= TASK GOAL =
If a line in the records below holds the string "screenshot", count it; give only the total.

--- PROVIDED ENTRIES ---

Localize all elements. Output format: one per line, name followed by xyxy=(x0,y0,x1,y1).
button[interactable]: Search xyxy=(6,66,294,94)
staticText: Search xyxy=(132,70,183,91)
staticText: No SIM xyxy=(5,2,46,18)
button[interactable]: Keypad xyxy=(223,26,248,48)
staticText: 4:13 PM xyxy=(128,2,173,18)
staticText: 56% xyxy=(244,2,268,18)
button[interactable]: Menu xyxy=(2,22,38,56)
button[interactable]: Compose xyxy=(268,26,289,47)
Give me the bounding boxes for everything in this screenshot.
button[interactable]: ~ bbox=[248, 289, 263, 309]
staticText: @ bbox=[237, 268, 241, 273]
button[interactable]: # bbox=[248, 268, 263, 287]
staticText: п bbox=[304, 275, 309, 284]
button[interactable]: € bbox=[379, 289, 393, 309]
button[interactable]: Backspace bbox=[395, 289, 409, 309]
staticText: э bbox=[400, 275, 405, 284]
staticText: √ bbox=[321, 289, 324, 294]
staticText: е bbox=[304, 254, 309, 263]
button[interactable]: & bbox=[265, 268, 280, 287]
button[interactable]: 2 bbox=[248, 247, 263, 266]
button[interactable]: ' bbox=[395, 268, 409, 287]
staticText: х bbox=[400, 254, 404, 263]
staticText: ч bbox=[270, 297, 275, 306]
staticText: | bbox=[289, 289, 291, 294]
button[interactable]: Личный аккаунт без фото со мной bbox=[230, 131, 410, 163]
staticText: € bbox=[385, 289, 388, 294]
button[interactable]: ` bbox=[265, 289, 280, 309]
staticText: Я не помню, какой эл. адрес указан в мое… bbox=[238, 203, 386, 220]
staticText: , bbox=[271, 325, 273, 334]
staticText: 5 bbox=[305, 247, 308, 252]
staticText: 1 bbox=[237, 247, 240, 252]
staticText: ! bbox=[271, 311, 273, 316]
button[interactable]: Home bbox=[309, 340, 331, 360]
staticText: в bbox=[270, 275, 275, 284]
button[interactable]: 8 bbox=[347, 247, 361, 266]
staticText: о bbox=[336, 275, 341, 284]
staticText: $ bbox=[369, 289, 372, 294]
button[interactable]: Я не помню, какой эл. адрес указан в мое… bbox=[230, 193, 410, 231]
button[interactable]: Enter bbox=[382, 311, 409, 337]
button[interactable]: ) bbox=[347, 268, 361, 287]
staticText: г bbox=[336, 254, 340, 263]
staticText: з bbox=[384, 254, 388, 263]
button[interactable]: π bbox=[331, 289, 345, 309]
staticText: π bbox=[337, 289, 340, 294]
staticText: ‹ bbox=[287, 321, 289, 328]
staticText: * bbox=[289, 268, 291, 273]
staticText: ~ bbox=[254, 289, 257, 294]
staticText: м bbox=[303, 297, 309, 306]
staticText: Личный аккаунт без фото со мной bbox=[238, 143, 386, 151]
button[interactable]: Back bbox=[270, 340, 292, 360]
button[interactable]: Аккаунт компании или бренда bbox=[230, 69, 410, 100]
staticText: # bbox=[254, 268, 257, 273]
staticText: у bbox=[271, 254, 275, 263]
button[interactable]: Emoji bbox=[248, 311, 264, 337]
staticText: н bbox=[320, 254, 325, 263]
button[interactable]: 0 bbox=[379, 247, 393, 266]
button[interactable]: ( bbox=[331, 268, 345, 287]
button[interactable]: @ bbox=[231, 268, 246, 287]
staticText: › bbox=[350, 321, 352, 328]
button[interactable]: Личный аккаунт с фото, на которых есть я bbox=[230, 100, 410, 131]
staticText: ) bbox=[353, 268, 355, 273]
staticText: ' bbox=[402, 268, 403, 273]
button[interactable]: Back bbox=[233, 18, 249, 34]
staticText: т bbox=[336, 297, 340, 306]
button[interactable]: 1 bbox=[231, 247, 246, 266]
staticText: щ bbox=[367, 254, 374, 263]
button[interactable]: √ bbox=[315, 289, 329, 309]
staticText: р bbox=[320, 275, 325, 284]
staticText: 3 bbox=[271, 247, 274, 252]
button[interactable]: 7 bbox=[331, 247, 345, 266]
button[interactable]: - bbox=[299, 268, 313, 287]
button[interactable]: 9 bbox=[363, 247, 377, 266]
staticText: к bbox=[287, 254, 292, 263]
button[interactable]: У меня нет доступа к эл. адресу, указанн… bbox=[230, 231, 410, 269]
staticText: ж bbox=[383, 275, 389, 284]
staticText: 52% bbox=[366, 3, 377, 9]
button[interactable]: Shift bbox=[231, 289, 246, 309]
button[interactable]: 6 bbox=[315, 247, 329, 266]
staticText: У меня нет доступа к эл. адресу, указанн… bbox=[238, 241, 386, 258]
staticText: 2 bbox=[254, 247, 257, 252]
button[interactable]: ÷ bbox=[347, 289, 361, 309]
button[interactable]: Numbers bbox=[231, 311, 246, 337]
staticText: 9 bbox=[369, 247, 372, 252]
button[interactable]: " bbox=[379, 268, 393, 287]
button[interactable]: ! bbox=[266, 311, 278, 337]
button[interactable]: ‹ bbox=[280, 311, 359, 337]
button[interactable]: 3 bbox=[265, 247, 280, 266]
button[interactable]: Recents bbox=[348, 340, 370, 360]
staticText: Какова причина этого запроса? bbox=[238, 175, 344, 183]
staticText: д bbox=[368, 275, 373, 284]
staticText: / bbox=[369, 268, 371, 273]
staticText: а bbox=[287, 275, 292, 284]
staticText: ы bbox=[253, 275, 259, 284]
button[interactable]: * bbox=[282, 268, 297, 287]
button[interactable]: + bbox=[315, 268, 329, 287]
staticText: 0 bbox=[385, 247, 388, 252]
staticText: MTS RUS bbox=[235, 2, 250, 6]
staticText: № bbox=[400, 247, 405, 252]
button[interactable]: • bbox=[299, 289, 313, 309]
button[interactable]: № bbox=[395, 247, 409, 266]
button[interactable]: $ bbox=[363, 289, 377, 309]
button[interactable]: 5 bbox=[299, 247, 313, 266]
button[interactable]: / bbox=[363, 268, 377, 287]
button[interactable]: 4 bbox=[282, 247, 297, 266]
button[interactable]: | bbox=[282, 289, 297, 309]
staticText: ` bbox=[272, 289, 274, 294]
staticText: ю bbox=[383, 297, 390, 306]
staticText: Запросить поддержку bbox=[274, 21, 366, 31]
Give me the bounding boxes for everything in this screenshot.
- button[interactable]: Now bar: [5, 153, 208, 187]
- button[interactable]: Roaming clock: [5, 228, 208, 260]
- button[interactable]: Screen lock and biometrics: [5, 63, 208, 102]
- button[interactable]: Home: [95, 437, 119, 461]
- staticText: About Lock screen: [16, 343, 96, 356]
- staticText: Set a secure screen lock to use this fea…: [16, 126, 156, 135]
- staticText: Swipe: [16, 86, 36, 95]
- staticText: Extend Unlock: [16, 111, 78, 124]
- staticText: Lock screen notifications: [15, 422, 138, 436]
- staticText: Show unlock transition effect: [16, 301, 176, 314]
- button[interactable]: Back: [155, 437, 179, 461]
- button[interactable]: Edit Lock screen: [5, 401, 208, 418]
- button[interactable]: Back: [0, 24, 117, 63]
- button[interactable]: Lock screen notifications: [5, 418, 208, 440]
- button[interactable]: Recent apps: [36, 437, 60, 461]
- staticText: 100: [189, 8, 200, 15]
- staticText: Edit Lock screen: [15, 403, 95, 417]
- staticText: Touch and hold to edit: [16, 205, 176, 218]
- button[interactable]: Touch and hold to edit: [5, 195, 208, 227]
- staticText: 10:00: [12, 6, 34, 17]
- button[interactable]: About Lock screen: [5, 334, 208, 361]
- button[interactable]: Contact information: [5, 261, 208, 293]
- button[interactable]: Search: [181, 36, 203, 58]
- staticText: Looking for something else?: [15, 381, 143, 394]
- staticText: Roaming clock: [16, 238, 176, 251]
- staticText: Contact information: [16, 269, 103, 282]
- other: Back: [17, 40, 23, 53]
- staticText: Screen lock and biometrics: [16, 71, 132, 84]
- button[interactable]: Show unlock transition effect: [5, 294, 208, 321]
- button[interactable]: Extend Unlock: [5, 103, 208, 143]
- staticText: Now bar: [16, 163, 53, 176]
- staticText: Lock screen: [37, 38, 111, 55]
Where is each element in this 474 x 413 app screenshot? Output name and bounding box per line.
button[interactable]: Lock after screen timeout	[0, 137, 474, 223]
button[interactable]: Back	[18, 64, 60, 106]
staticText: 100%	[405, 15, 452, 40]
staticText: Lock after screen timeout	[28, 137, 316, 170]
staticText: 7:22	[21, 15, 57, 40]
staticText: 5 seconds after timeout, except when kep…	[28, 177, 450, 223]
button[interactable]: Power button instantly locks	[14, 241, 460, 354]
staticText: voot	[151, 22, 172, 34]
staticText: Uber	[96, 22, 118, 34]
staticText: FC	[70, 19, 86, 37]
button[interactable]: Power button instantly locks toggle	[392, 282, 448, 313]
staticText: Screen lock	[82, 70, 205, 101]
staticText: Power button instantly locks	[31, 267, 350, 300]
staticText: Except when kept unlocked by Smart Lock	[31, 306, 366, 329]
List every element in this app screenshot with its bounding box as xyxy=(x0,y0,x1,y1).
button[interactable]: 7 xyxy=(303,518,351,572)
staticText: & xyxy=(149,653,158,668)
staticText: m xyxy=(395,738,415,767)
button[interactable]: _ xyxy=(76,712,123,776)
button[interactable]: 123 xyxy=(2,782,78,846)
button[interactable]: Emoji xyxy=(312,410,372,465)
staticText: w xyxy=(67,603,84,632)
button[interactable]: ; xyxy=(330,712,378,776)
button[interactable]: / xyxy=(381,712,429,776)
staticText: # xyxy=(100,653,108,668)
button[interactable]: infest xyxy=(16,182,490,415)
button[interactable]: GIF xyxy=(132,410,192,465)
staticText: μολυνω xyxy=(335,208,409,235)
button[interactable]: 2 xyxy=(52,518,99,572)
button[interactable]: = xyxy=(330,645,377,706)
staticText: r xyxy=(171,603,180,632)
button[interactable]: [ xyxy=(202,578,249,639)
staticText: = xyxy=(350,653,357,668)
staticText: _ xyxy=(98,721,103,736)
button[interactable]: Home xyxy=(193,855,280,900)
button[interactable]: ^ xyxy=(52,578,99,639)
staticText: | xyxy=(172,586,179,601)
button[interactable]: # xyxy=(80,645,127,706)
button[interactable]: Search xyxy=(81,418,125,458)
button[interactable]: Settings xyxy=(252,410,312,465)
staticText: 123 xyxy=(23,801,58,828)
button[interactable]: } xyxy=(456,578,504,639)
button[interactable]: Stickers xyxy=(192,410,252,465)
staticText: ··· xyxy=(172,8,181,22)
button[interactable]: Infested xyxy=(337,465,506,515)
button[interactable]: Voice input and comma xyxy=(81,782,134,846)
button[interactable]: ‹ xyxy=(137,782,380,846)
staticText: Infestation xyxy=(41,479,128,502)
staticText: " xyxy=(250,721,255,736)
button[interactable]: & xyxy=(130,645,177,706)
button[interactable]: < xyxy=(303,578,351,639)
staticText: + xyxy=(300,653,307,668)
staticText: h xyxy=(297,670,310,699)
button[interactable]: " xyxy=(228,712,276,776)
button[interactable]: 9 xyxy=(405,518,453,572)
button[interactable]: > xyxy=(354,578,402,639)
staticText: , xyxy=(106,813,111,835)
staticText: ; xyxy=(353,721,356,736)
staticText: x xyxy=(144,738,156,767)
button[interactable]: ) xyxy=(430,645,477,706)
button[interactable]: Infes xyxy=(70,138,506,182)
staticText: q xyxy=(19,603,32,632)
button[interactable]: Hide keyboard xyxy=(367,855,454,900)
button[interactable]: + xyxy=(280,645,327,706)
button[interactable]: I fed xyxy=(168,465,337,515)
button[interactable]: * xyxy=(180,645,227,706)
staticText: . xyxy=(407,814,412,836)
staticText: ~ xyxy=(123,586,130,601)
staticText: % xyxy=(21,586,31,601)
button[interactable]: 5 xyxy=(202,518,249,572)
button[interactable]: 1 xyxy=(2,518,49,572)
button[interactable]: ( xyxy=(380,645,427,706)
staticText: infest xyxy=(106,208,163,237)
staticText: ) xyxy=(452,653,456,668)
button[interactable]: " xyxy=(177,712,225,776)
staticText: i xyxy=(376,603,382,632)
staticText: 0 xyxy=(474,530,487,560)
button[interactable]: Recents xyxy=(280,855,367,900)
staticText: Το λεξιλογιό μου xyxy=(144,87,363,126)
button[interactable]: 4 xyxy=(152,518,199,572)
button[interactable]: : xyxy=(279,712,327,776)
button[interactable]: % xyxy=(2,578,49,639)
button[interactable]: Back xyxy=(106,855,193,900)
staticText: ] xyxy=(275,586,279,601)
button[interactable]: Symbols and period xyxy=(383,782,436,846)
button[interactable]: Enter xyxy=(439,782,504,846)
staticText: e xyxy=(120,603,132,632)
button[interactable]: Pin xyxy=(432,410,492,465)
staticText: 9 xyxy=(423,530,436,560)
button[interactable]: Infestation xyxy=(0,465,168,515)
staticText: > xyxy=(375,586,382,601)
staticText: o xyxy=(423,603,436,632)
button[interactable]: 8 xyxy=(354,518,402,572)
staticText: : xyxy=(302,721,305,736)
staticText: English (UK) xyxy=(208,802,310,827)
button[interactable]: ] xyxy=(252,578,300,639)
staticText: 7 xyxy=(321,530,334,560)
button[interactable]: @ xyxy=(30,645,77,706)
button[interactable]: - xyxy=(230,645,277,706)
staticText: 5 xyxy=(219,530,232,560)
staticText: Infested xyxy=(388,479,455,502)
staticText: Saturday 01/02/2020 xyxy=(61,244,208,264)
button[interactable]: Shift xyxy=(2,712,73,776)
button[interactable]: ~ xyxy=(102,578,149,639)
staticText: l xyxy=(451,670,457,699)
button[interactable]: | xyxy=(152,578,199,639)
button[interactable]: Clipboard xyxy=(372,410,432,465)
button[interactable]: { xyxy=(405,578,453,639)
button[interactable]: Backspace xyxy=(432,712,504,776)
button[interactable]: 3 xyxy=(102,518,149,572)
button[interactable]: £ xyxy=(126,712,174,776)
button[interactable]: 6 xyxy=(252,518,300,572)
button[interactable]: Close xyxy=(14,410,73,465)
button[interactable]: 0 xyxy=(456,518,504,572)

---

= TASK OUTPUT =
4